The Office of National AIDS Policy (ONAP) is part of the White House Domestic Policy Council and is tasked with coordinating the continuing efforts of the government to reduce the number of HIV infections across the United States. The Office emphasizes prevention through wide-ranging education initiatives and helps to coordinate the care and treatment of citizens with HIV/AIDS.
In the U.S., there has been important progress in providing care and treatment to people living with HIV/AIDS, including housing and other essential supports, and in preventing new infections through reductions in the transmission rate of HIV. In addition, there have been important advances in the broad research agenda to find a cure, develop better treatments, and develop new interventions to prevent new infections.

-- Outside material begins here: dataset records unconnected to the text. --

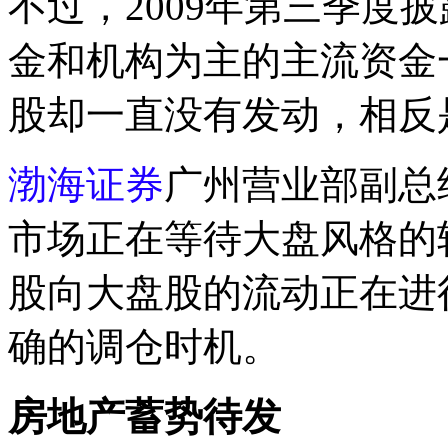
不过，2009年第三季度
金和机构为主的主流资金
股却一直没有发动，相反
渤海证券
广州营业部副总
市场正在等待大盘风格的
股向大盘股的流动正在进
确的调仓时机。
房地产蓄势待发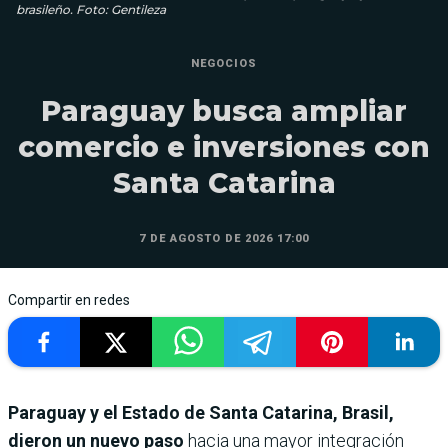
brasileño. Foto: Gentileza
NEGOCIOS
Paraguay busca ampliar
comercio e inversiones con
Santa Catarina
7 DE AGOSTO DE 2026 17:00
Compartir en redes
Paraguay y el Estado de Santa Catarina, Brasil,
dieron un nuevo paso
hacia una mayor integración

ONAP also coordinates with the National Security Council and the Office of the Global AIDS Coordinator, and works with international bodies to ensure that America’s response to the global pandemic is fully integrated with other prevention, care, and treatment efforts around the world. Through the U.S. President's Emergency Plan for AIDS Relief (PEPFAR) initiative, the U.S. has made enormous progress in responding to the global HIV/AIDS pandemic, working with countries heavily impacted by HIV/AIDS to help expand access to treatment, care, and prevention.

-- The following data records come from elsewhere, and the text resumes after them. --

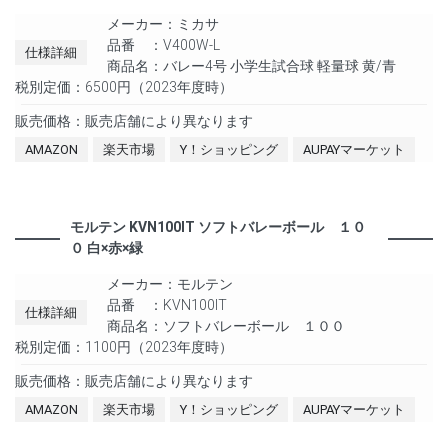
メーカー：ミカサ
品番 ：V400W-L
仕様詳細
商品名：バレー4号 小学生試合球 軽量球 黄/青
税別定価：6500円（2023年度時）
販売価格：販売店舗により異なります
AMAZON
楽天市場
Y！ショッピング
AUPAYマーケット
モルテン KVN100IT ソフトバレーボール １０
０ 白×赤×緑
メーカー：モルテン
品番 ：KVN100IT
仕様詳細
商品名：ソフトバレーボール １００
税別定価：1100円（2023年度時）
販売価格：販売店舗により異なります
AMAZON
楽天市場
Y！ショッピング
AUPAYマーケット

As the HIV/AIDS pandemic approaches its thirtieth year, these successes give us much to celebrate, but much work remains to be done. With more than 56,000 new infections in the United States each year, we must do more as a nation to stop the spread of HIV infection. President Obama is committed to re-focusing public attention on the domestic HIV/AIDS epidemic. At the same time, the Administration is committed to our ongoing efforts to ameliorate the global pandemic.